Babam, elimi tuttu ve kapıya doğru yürüdük. Kapıyı açtığında ise karşımda Amerikan’ın en ünlü motosiklet modellerinden biri vardı. Ama bu çok çok güzeldi. Babamın boynuna sıkıca sarıldım. Bu hayal ettiğimden bile güzeldi.
“Teşekkür ederim babacığım, teşekkür ederim anneciğim,” dedim ve daha sıkı sarıldım.
Karşımda duran motosiklete gittim, koleksiyonuma bir tanesini daha ekledim. Bunu yalnız yapmayacaktım, Kaan’a haksızlık mı oluyor, diye düşünmüyor değilim ama ölü dahi olsa o hep anılarımda olmaya devam edecek, silip atamam ki...
Gözümün dolduğunu fark eden annem, saçlarımı okşadı, elleriyle kolumu sıvazladı.
Doğu “Hayırlı olsun yengecim, artık bir tur verirsin!” dedi, ortamdaki havayı dağıtmak için. O sırada yengem kelimesine gıcık olan babam, öksürüyor gibi yaptı.
Sevgilim olmasını başka biriyle mutlu olmamı her şeyden çok isteseler de beni asla kimseyle paylaşamayacak bir babam vardı. Dünyadaki en büyük şansım.
“Sadece bir tur içinse neden olmasın,” diye karşılık verdim şakasına.
Kaan, yanıma gelmeyince ben yanına gittim. “Sorun nedir?” diye sordum.
“Sorun yok, hayırlı olsun canım,” deyip öptü.
“Bunu konuşacağız, kesinlikle.” Dedim.
“Konuşacak bir şey yok, akşam orada olmam lazım.”
“Tamam, gidiyoruz merak etme.” Dedim ve aileme doğru gidecek iken “Öyle demek istemedim.” Dedi. Bir şeyi kırdıktan sonra tamir edemezsin ya!
“Anne baba!” dedim, Kaan’ı duymamazlıktan gelerek.

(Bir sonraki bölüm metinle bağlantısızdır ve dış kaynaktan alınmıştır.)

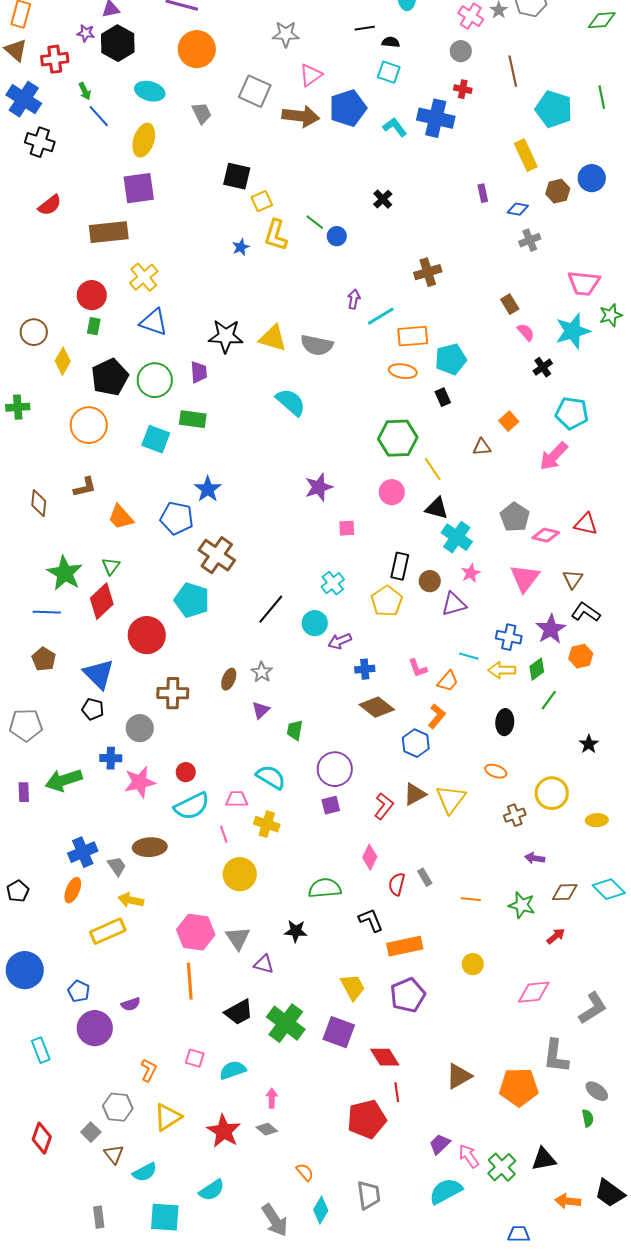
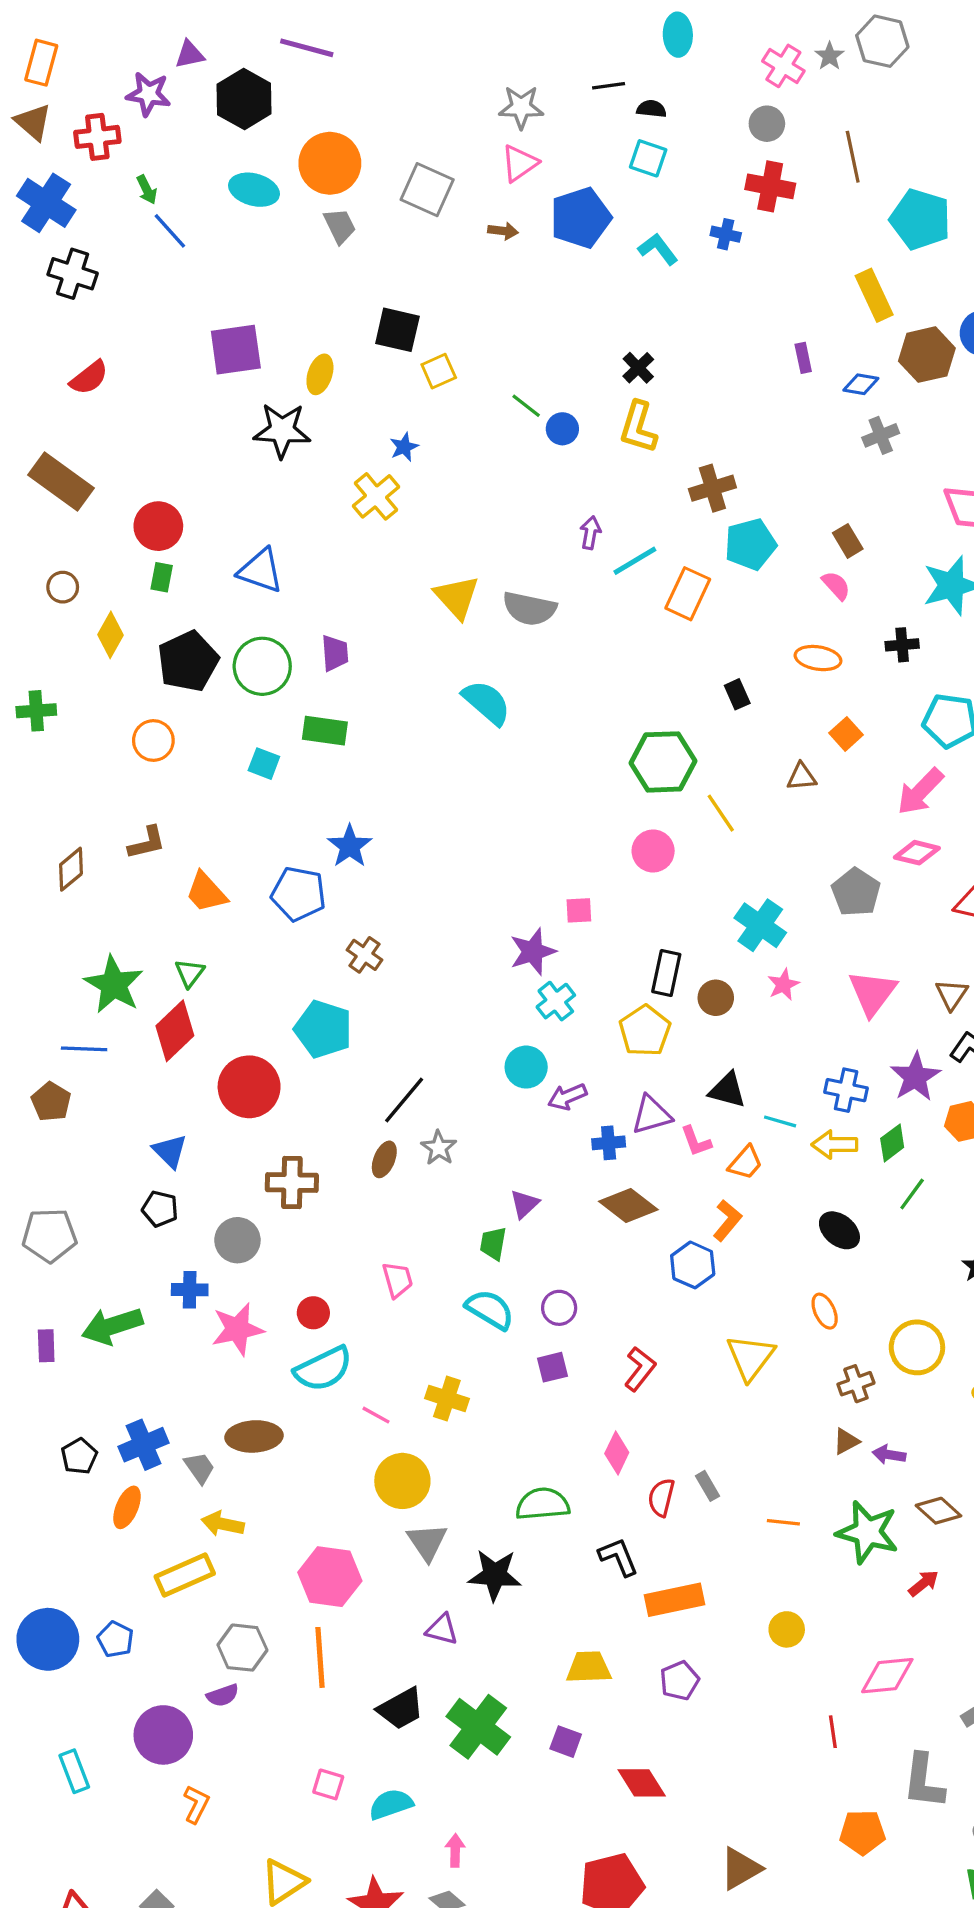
purple star: (86, 33) -> (148, 94), size x1.5
gray star: (286, 34) -> (521, 107), moved
black hexagon: (118, 43) -> (244, 99), moved
orange circle: (197, 49) -> (330, 163), moved
red cross: (463, 89) -> (770, 186), size x1.6
brown arrow: (301, 116) -> (503, 231), size x0.5
blue cross: (436, 118) -> (726, 234), size x0.5
yellow ellipse: (144, 140) -> (320, 374), moved, size x0.7
brown hexagon: (558, 191) -> (927, 355), size x1.4
brown rectangle: (109, 232) -> (61, 482), moved, turned 42
yellow L-shape: (276, 235) -> (638, 427), moved
yellow cross: (144, 277) -> (376, 496), moved
brown circle: (34, 332) -> (63, 587), size x0.7
pink semicircle: (526, 332) -> (836, 585), moved
black star: (226, 336) -> (282, 430), moved
orange rectangle: (413, 336) -> (688, 594), turned -60
yellow triangle: (273, 338) -> (457, 597), turned 32
cyan pentagon: (451, 359) -> (750, 544), moved
black cross: (543, 367) -> (902, 645), turned 30
orange ellipse: (403, 371) -> (818, 658), moved
orange circle: (89, 425) -> (153, 740), size x0.7
cyan square: (156, 439) -> (264, 764), size x0.7
purple star: (319, 487) -> (533, 952), moved
brown diamond: (39, 503) -> (71, 869), turned 44
black triangle: (437, 508) -> (727, 1090), moved
pink diamond: (546, 535) -> (917, 853), moved
brown cross: (217, 555) -> (364, 955), size x0.6
purple triangle: (454, 604) -> (651, 1115), moved
black line: (271, 609) -> (404, 1100), moved
brown pentagon: (44, 659) -> (51, 1102), moved
blue triangle: (99, 674) -> (170, 1151), size x0.7
purple triangle: (261, 710) -> (524, 1204), moved
black ellipse: (505, 722) -> (839, 1230), turned -55
purple circle: (335, 769) -> (559, 1308), size x0.6
orange ellipse: (496, 771) -> (825, 1311), turned 45
cyan semicircle: (271, 777) -> (490, 1309), moved
brown triangle: (415, 794) -> (846, 1441), moved, size x0.7
pink trapezoid: (237, 799) -> (397, 1280), moved, turned 75
pink line: (224, 834) -> (376, 1415), turned -42
black pentagon: (18, 891) -> (79, 1456), moved
brown diamond: (565, 892) -> (938, 1511), turned 44
green star: (522, 905) -> (867, 1532), size x1.4
black star: (296, 931) -> (495, 1575), size x1.4
gray triangle: (238, 938) -> (427, 1542), moved
yellow trapezoid: (353, 987) -> (589, 1667), turned -64
blue pentagon: (79, 991) -> (115, 1639), moved
purple pentagon: (408, 995) -> (679, 1681), size x0.7
purple square: (339, 1032) -> (566, 1742), size x0.6
orange L-shape: (149, 1070) -> (196, 1804), moved
brown triangle: (459, 1076) -> (740, 1869), moved
orange pentagon: (519, 1087) -> (863, 1832), size x0.7
red line: (397, 1092) -> (833, 1732), moved
gray hexagon: (118, 1107) -> (242, 1648), moved

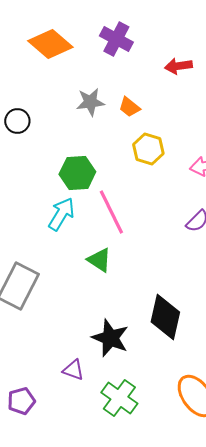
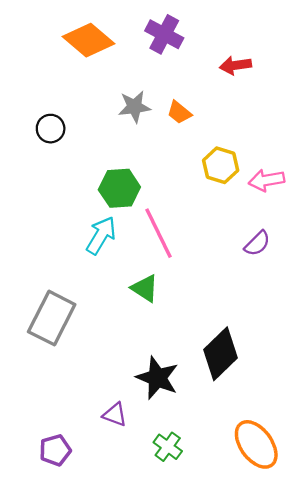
yellow hexagon: (148, 149) -> (221, 165), moved
black diamond: (165, 317) -> (221, 354), turned 33
green cross: (119, 398) -> (168, 447), size x0.7

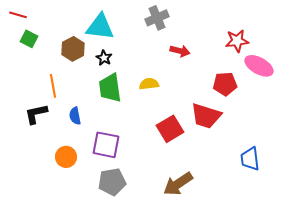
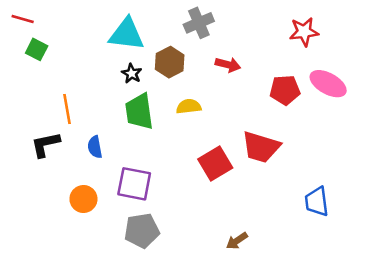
red star: (237, 41) -> (304, 32), moved
brown hexagon: (73, 49) -> (170, 62), moved
red pentagon: (225, 84) -> (285, 90), moved
brown arrow: (178, 184) -> (237, 241), moved, size x0.6

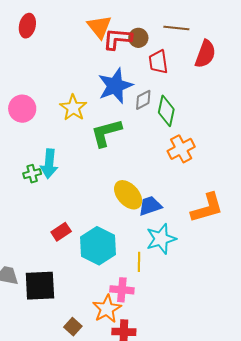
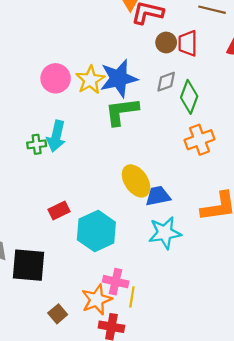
brown circle: (138, 38) -> (166, 42), moved
blue star: (115, 86) -> (119, 78), moved
pink circle: (22, 109) -> (56, 78), moved
yellow line: (139, 262) -> (132, 297), moved

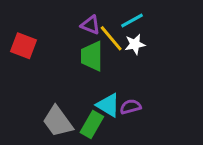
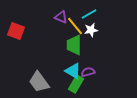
green trapezoid: (92, 56) -> (74, 45), moved
green rectangle: (92, 124) -> (76, 84), moved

“Canım!” diye karşılık verdi babam.
“Olur,” dedi ve anneme döndü “Hayatım, hazır mısın?” Dedi.
Annem “Çantamı alıp geliyorum,” dedi, birlikte içeri geçtik.
Ben yukarı kata odama çıktım. Eşyalarımı toparlıyordum. Kapı açıldı ve Kaan geldi.
“Öyle demek istemediğimi sende biliyorsun,” diye konuya girdi.
“Öyle mi? Ne demek istedin Kaan?” dedim ve kollarımı kavuşturdum.
“Önemli bir maçım var söyledim sana, akşam orada olmam lazım.” Dedi.
“Tamam, sorun yok biz evimize sende maçına!” dedim ve çantamı alıp çıktım.
“Özür dilemek bu kadar zor mu, senin için?
Bir şey diyemedi. Diyemez, ne denilirdi ki! Bu kadar zor ve imkansız ise bende o’nu dinlemeyecektim.
Dışarda bekleyen ailemin yanına gittim ve arabaya bindim.
Kaan, ardımdan çıksa da dönüp bakmadım...
Sessizce yolu izledim. Derin ve Poyraz’a da haber vermeden çıktım. Telefonumu çıkardım ve mesaj attım “Biz çıktık ailemle, haber veremedim.” dedim ve gönderdikten sonra telefonu sessize aldım.
“Çok sessizsin canımın içi, sorun nedir?” diye sordu babam.
“Bunu şimdi konuşmak istemiyorum,” dedim.
“Bak güzel kızım her ilişkide inişler ve çıkışlar vardır, önemli olan o sorunları nasıl hallettiğiniz, bak bize otuz yılı devreceğiz. Bu demek değil ki hiç sorun yaşamıyoruz, kavga ya da tartışmıyoruz. Her sorunumuzu konuşarak, çözüyoruz, çözmeden üstünü kapatırsan ilerde karşına çıkacaktır illa!” dedi.
“Bu yüzden güzel kızım, tartışmanın derinine in ve sorunu çöz her tartışmanın mutlaka bir çözümü de var.” Dedi annem.
İçimizdeki deli yelin savrulup dağıttığı ne varsa toparlanmalıydı...
Evimize gelmiştik artık. Uykudan uyanıp, kendimi kendi yatağıma attım.
.....
Uyandığımda saat altıydı, telefonumu elime aldım ve Bir çok mesaj ve arama vardı. Sessiz de kaldığı için görmemiştim.
“Kızım, neredesin? Aç şu telefonu” en son mesajı buydu Derin’in.
Poyraz ve Anıl bir kaç kez aramıştılar.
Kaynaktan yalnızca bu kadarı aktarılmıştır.